▸ Collected data
####
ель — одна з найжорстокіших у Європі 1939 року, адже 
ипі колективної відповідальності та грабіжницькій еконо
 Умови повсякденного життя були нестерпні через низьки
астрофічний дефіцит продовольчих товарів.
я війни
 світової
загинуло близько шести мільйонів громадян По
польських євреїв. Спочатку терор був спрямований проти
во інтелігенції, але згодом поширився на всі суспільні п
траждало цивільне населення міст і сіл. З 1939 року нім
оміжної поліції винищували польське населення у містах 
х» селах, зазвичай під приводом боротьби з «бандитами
####
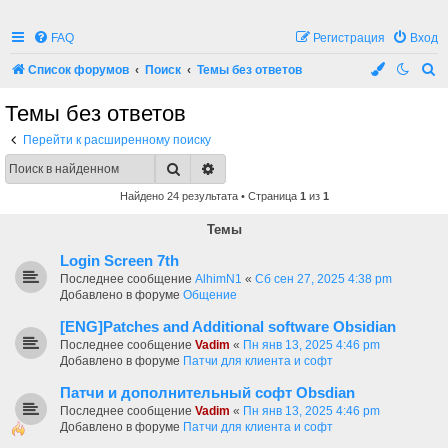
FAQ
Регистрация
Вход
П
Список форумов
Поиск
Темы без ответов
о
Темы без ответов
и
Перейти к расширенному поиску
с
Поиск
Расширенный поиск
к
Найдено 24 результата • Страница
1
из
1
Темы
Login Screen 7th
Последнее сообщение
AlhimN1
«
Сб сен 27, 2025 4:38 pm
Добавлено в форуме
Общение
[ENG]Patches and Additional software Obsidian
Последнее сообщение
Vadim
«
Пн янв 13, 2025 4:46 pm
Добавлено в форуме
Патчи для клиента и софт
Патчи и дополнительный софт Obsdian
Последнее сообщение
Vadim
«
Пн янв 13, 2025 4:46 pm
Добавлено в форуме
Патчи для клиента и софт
####
Only one stretch of the data above is needed. Restate it word for word, from the line containing "траждало цивільне населення" through the line containing "селах, зазвичай під", both ends included.

▸ RESPONSE BOX
траждало цивільне населення міст і сіл. З 1939 року нім
оміжної поліції винищували польське населення у містах 
х» селах, зазвичай під приводом боротьби з «бандитами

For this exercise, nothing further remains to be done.